(Collected data)
########################################

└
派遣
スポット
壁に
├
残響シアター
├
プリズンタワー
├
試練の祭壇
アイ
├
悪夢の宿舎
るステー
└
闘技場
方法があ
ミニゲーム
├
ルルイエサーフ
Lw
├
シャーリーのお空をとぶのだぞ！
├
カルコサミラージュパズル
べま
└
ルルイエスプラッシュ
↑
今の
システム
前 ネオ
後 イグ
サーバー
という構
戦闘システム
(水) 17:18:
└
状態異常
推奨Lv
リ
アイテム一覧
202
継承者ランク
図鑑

########################################

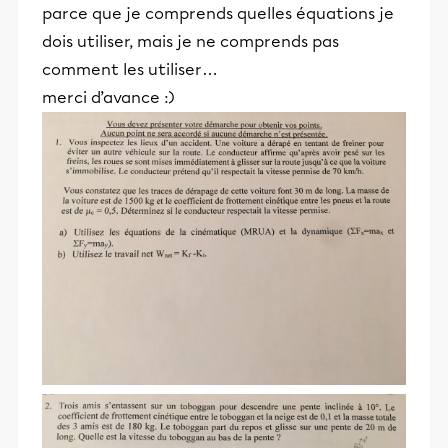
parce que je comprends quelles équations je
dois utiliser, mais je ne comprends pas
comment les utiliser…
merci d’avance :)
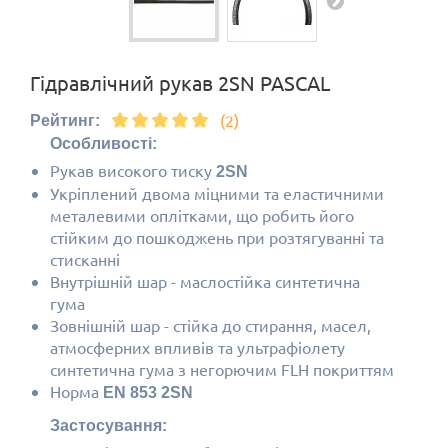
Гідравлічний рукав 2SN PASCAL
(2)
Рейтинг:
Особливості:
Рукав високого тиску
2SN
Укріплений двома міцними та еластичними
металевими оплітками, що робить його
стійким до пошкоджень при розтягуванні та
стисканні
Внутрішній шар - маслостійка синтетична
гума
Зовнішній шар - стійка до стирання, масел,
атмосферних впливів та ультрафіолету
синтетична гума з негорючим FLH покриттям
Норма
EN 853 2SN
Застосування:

########################################

**WHAT TO DO:** Some lines above hold the word "синтетична". Copy all of them.

**OUTPUT BELOW:**
Внутрішній шар - маслостійка синтетична
синтетична гума з негорючим FLH покриттям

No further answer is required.